Query: I am going through a very difficult phase. My best friend, whom I have known since school days, is dating my ex-girlfriend. It's been 5. After I found out my ex and friend were dating, I cried for hours on my best friend's couch. There was a seam in the sofa that had been wearing.
She and I were soul sisters, spoke vampire academy greek online dating the phone for hours, had sleepovers all the time. She was my rock. She started to date this guy and four months after they broke up we started to see each other. Also, I friiend so much about their relationship. Mariella replies Move on, or backpedal a bit? I know the world we live in now is based on the giancee of forward momentum — best friend dating ex fiancee to the fore, sights set on future goals and opportunities.
It hurts to feel rejected by a partner, it hurts more when your friend "betrays" you and starts seeing your ex. I know how that feels and I know it sucks. The thing is Even if your friend had come to you first and told you about their intentions, it still hurts.
It's easy to say that if they had done things this way, or that way, it would hurt less, but in my experience it doesn't.
Having been in the others roles of this situation, I can tell you that they didn't do that to you.
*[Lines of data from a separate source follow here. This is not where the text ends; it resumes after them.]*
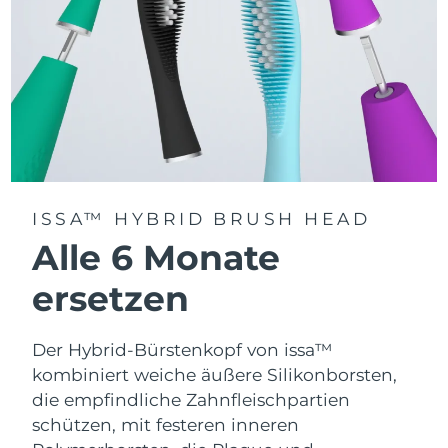
ISSA™ HYBRID BRUSH HEAD
Alle 6 Monate
ersetzen
Der Hybrid-Bürstenkopf von issa™
kombiniert weiche äußere Silikonborsten,
die empfindliche Zahnfleischpartien
schützen, mit festeren inneren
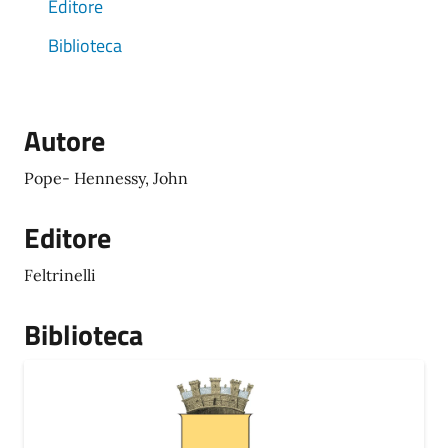
Editore
Biblioteca
Autore
Pope- Hennessy, John
Editore
Feltrinelli
Biblioteca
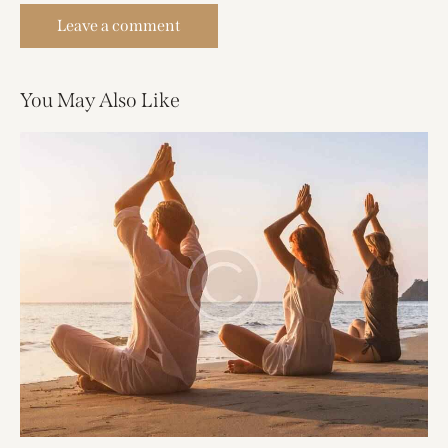
You May Also Like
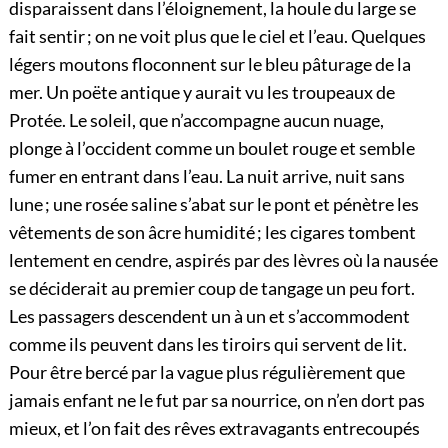
disparaissent dans l’éloignement, la houle du large se
fait sentir ; on ne voit plus que le ciel et l’eau. Quelques
légers moutons floconnent sur le bleu pâturage de la
mer. Un poëte antique y aurait vu les troupeaux de
Protée. Le soleil, que n’accompagne aucun nuage,
plonge à l’occident comme un boulet rouge et semble
fumer en entrant dans l’eau. La nuit arrive, nuit sans
lune ; une rosée saline s’abat sur le pont et pénètre les
vêtements de son âcre humidité ; les cigares tombent
lentement en cendre, aspirés par des lèvres où la nausée
se déciderait au premier coup de tangage un peu fort.
Les passagers descendent un à un et s’accommodent
comme ils peuvent dans les tiroirs qui servent de lit.
Pour être bercé par la vague plus régulièrement que
jamais enfant ne le fut par sa nourrice, on n’en dort pas
mieux, et l’on fait des rêves extravagants entrecoupés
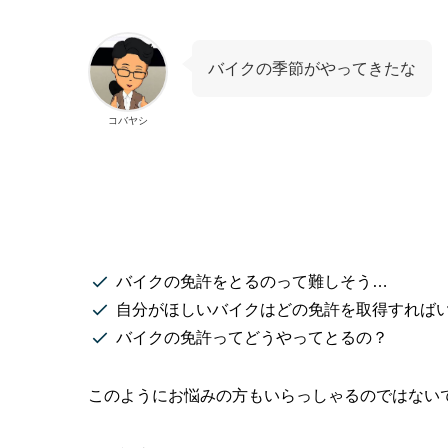
バイクの季節がやってきたな
コバヤシ
バイクの免許をとるのって難しそう…
自分がほしいバイクはどの免許を取得すれば
バイクの免許ってどうやってとるの？
このようにお悩みの方もいらっしゃるのではない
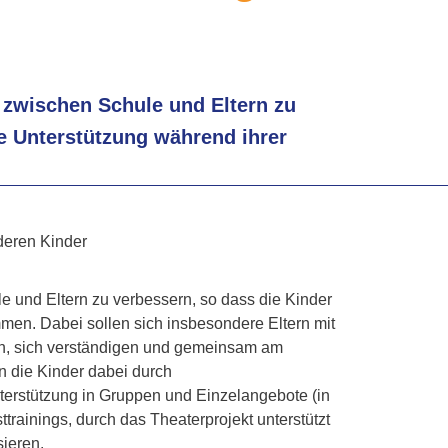
t zwischen Schule und Eltern zu
e Unterstützung während ihrer
 deren Kinder
e und Eltern zu verbessern, so dass die Kinder
men. Dabei sollen sich insbesondere Eltern mit
en, sich verständigen und gemeinsam am
n die Kinder dabei durch
terstützung in Gruppen und Einzelangebote (in
rainings, durch das Theaterprojekt unterstützt
sieren.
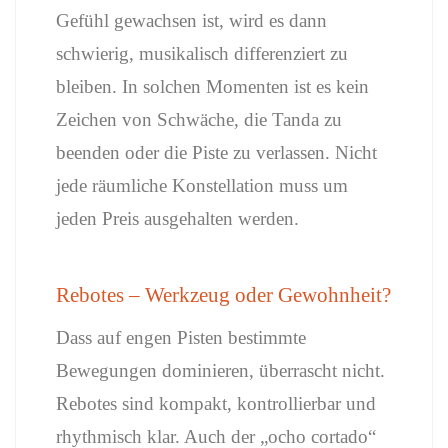
Gefühl gewachsen ist, wird es dann
schwierig, musikalisch differenziert zu
bleiben. In solchen Momenten ist es kein
Zeichen von Schwäche, die Tanda zu
beenden oder die Piste zu verlassen. Nicht
jede räumliche Konstellation muss um
jeden Preis ausgehalten werden.
Rebotes – Werkzeug oder Gewohnheit?
Dass auf engen Pisten bestimmte
Bewegungen dominieren, überrascht nicht.
Rebotes sind kompakt, kontrollierbar und
rhythmisch klar. Auch der „ocho cortado“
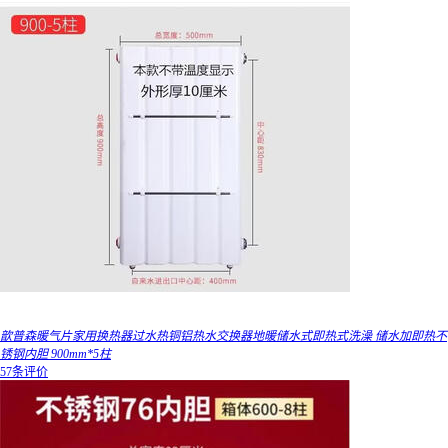
歆普森暖气片家用换热器过水热铜铝热水交换器地暖储水式即热式洗澡 储水加即热不
锈钢内胆 900mm*5柱
57条评价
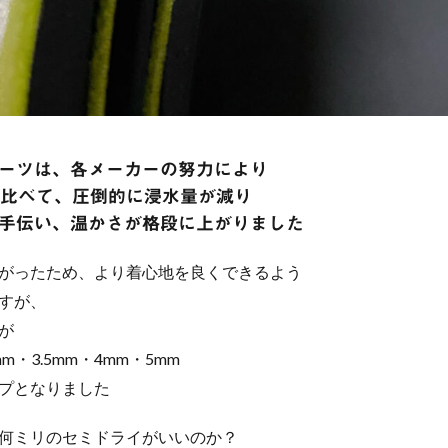
ーツは、各メーカーの努力により
に比べて、圧倒的に浸水量が減り
手伝い、温かさが格段に上がりました
がったため、より着心地を良くできるよう
すが、
が
3mm・3.5mm・4mm・5mm
プとなりました
何ミリのセミドライがいいのか？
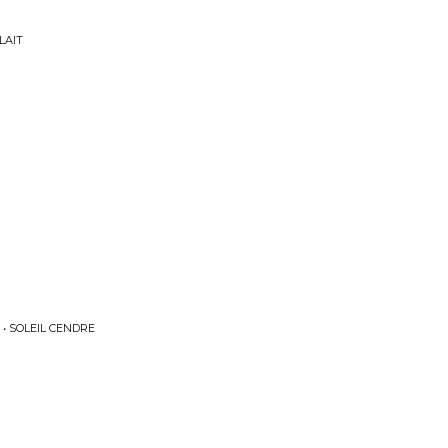
LAIT
• SOLEIL CENDRE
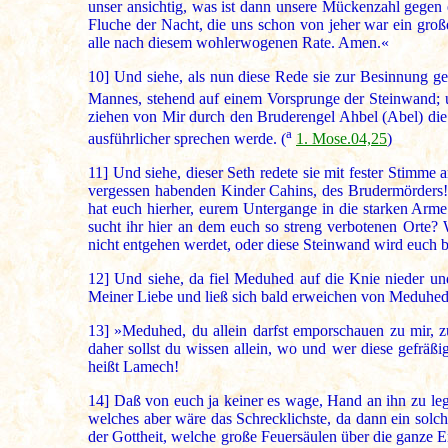
unser ansichtig, was ist dann unsere Mückenzahl gegen
Fluche der Nacht, die uns schon von jeher war ein groß
alle nach diesem wohlerwogenen Rate. Amen.«
10]
Und siehe, als nun diese Rede sie zur Besinnung ge
Mannes, stehend auf einem Vorsprunge der Steinwand
ziehen von Mir durch den Bruderengel Ahbel (Abel) die
a
ausführlicher sprechen werde. (
1. Mose.04,25
)
11]
Und siehe, dieser Seth redete sie mit fester Stimme 
vergessen habenden Kinder Cahins, des Brudermörders! 
hat euch hierher, eurem Untergange in die starken Arme g
sucht ihr hier an dem euch so streng verbotenen Orte? 
nicht entgehen werdet, oder diese Steinwand wird euch 
12]
Und siehe, da fiel Meduhed auf die Knie nieder und
Meiner Liebe und ließ sich bald erweichen von Meduhed
13]
»Meduhed, du allein darfst emporschauen zu mir, zu
daher sollst du wissen allein, wo und wer diese gefräßi
heißt Lamech!
14]
Daß von euch ja keiner es wage, Hand an ihn zu lege
welches aber wäre das Schrecklichste, da dann ein solch
der Gottheit, welche große Feuersäulen über die ganze E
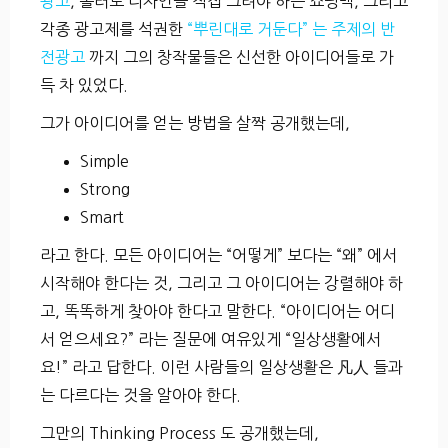
광고
, 롤러로 디자인을 직접 그려야 하는 쇼핑백, 그리고
각종 광고제를 석권한
“뿌린대로 거둔다” 는 주제의 반
전광고
까지 그의 창작물들은 신선한 아이디어들로 가
득 차 있었다.
그가 아이디어를 얻는 방법을 살짝 공개했는데,
Simple
Strong
Smart
라고 한다. 모든 아이디어는 “어떻게” 보다는 “왜” 에서
시작해야 한다는 것, 그리고 그 아이디어는 강렬해야 하
고, 똑똑하게 찾아야 한다고 말한다. “아이디어는 어디
서 얻으세요?” 라는 질문에 여유있게 “일상생활에서
요!” 라고 답한다. 이런 사람들의 일상생활은 凡人 들과
는 다르다는 것을 알아야 한다.
그만의 Thinking Process 도 공개했는데,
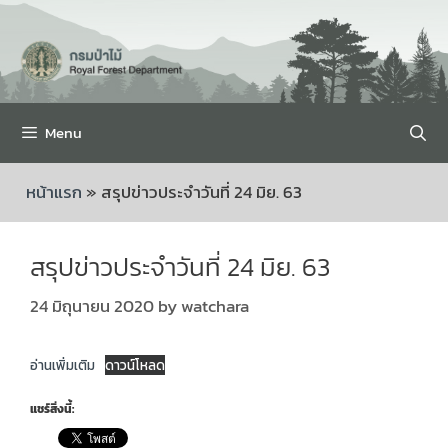
Menu
หน้าแรก
»
สรุปข่าวประจำวันที่ 24 มิย. 63
สรุปข่าวประจำวันที่ 24 มิย. 63
24 มิถุนายน 2020
by
watchara
อ่านเพิ่มเติม
ดาวน์โหลด
แชร์สิ่งนี้:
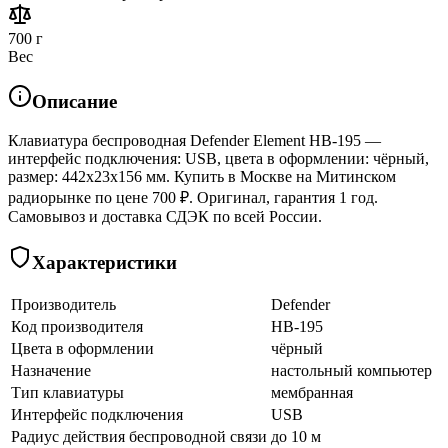
700 г
Вес
Описание
Клавиатура беспроводная Defender Element HB-195 —
интерфейс подключения: USB, цвета в оформлении: чёрный,
размер: 442x23x156 мм. Купить в Москве на Митинском
радиорынке по цене 700 ₽. Оригинал, гарантия 1 год.
Самовывоз и доставка СДЭК по всей России.
Характеристики
Производитель
Defender
Код производителя
HB-195
Цвета в оформлении
чёрный
Назначение
настольный компьютер
Тип клавиатуры
мембранная
Интерфейс подключения
USB
Радиус действия беспроводной связи
до 10 м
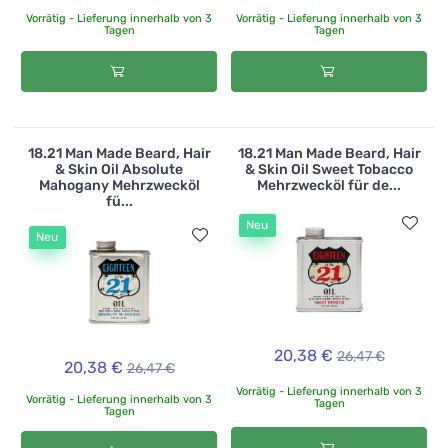
Vorrätig - Lieferung innerhalb von 3
Vorrätig - Lieferung innerhalb von 3
Tagen
Tagen
18.21 Man Made Beard, Hair
18.21 Man Made Beard, Hair
& Skin Oil Absolute
& Skin Oil Sweet Tobacco
Mahogany Mehrzwecköl
Mehrzwecköl für de...
fü...
Neu
Neu
20,38 €
26,47 €
20,38 €
26,47 €
Vorrätig - Lieferung innerhalb von 3
Vorrätig - Lieferung innerhalb von 3
Tagen
Tagen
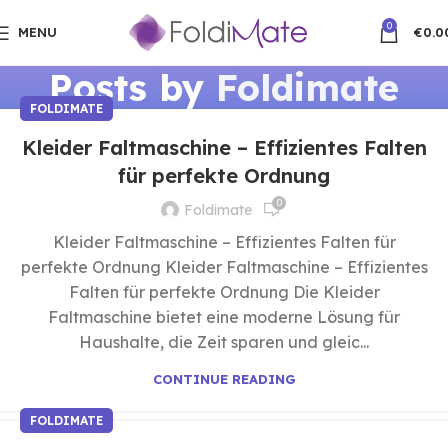
0
MENU
€
0.0
Posts by
Foldimate
FOLDIMATE
Kleider Faltmaschine – Effizientes Falten
für perfekte Ordnung
0
Foldimate
Kleider Faltmaschine – Effizientes Falten für
perfekte Ordnung Kleider Faltmaschine – Effizientes
Falten für perfekte Ordnung Die Kleider
Faltmaschine bietet eine moderne Lösung für
Haushalte, die Zeit sparen und gleic...
CONTINUE READING
FOLDIMATE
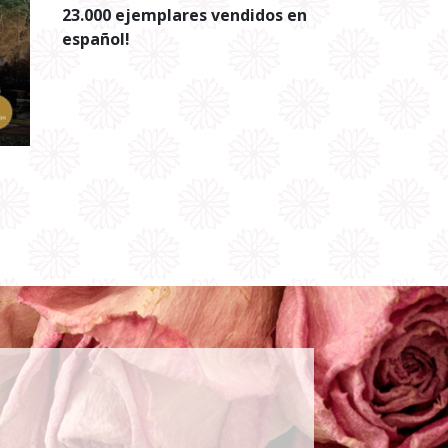
23.000 ejemplares vendidos en
español!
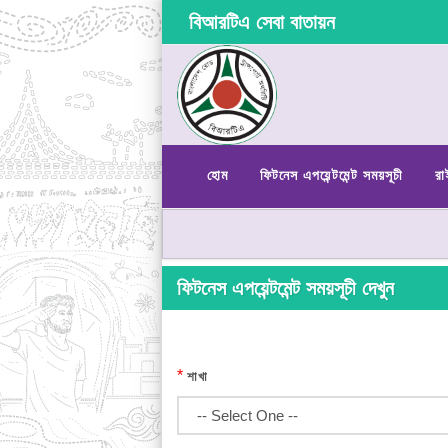
বিআরটিএ সেবা বাতায়ন
হোম
ফিটনেস এপয়েন্টমেন্ট সময়সূচী
রা
ফিটনেস এপয়েন্টমেন্ট সময়সূচী দেখুন
*
শাখা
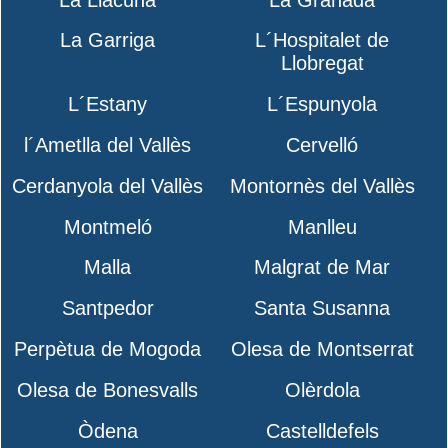
La Garriga
L´Hospitalet de
Llobregat
L´Estany
L´Espunyola
l´Ametlla del Vallès
Cervelló
Cerdanyola del Vallès
Montornès del Vallès
Montmeló
Manlleu
Malla
Malgrat de Mar
Santpedor
Santa Susanna
Perpètua de Mogoda
Olesa de Montserrat
Olesa de Bonesvalls
Olèrdola
Òdena
Castelldefels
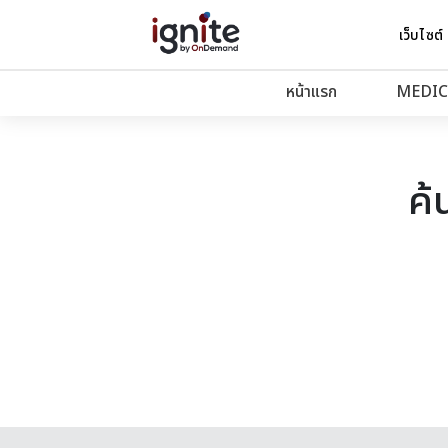
เว็บไซต์
หน้าแรก
MEDIC
ค้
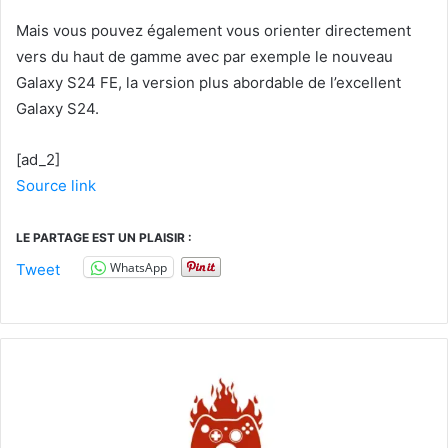
Mais vous pouvez également vous orienter directement
vers du haut de gamme avec par exemple le nouveau
Galaxy S24 FE, la version plus abordable de l’excellent
Galaxy S24.
[ad_2]
Source link
LE PARTAGE EST UN PLAISIR :
WhatsApp
Tweet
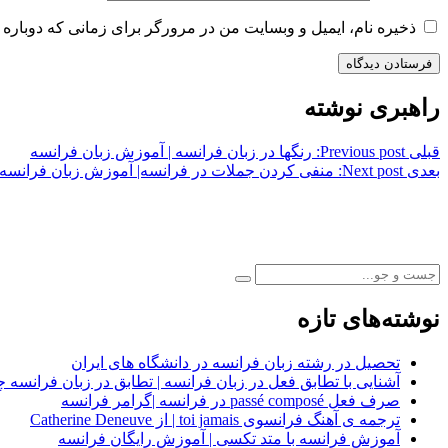
ذخیره نام، ایمیل و وبسایت من در مرورگر برای زمانی که دوباره 
راهبری نوشته
قبلی
Previous post:
رنگها در زبان فرانسه | آموزش زبان فرانسه
بعدی
Next post:
منفی کردن جملات در فرانسه| آموزش زبان فرانسه
نوشته‌های تازه
تحصیل در رشته زبان فرانسه در دانشگاه های ایران
آشنایی با تطابق فعل در زبان فرانسه | تطابق در زبان فرانسه چ
صرف فعل passé composé در فرانسه |گرامر فرانسه
ترجمه ی آهنگ فرانسوی toi jamais | از Catherine Deneuve
آموزش فرانسه با متد تکسی | آموزش رایگان فرانسه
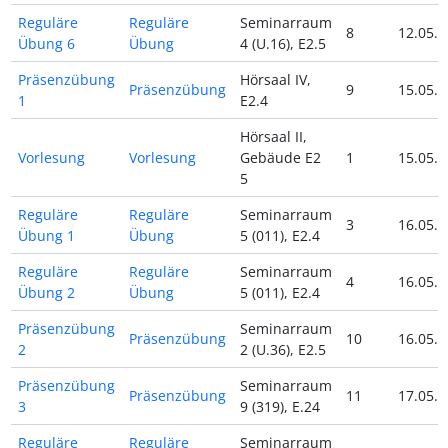
Reguläre
Reguläre
Seminarraum
8
12.05.2
Übung 6
Übung
4 (U.16), E2.5
Präsenzübung
Hörsaal IV,
Präsenzübung
9
15.05.2
1
E2.4
Hörsaal II,
Vorlesung
Vorlesung
Gebäude E2
1
15.05.2
5
Reguläre
Reguläre
Seminarraum
3
16.05.2
Übung 1
Übung
5 (011), E2.4
Reguläre
Reguläre
Seminarraum
4
16.05.2
Übung 2
Übung
5 (011), E2.4
Präsenzübung
Seminarraum
Präsenzübung
10
16.05.2
2
2 (U.36), E2.5
Präsenzübung
Seminarraum
Präsenzübung
11
17.05.2
3
9 (319), E.24
Reguläre
Reguläre
Seminarraum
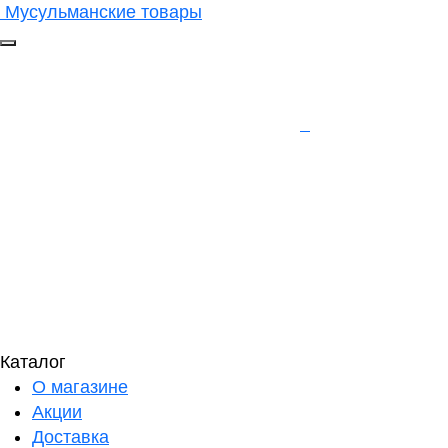
Мусульманские товары
Каталог
О магазине
Акции
Доставка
They most likely got together the way most couples do, and that didn't really have anything to do with you. They're not dating to hurt you, they're dating because they like each other. With all of that out of the way, your question was: My issue is that given our history, I have no idea what my appropriate attitude should be towards them and how to interact with them when it comes to it.
What would be a mature way to handle it, without me looking like a beaten dog? I know that's hard to hear right now, I hated hearing it too, and I hated saying it more.
Like even before a kind-of date. Or it might be totally fine. Or it might be somewhere in-between. But unless you ask, will you ever know? Why ask? But it matters, nonetheless. I know men typically like to have control over situations or at least feel like we have control. I imagine that most women like to have the same sense of consent.
But either way, think about it: At the very least, it shows her the respect that she deserves given that you have had a relationship. By asking, you let your friend know that you care about the friendship at stake. Extenuating Circumstances Of course, not all situations are created equal.
Sure, it might make for good cinema, but at what point are you willing to end friendships, complicate entire friend groups, and potentially divide families? We all want to be happy, and most of us are looking for someone with whom to live happily ever after. If you go about it the right way, many of these complicated relationships can, at the very least, be given a shot.
The most important thing, as is true in most cases, is to be proactive, communicate clearly, and be thoughtful and considerate, especially when there are strong emotions involved.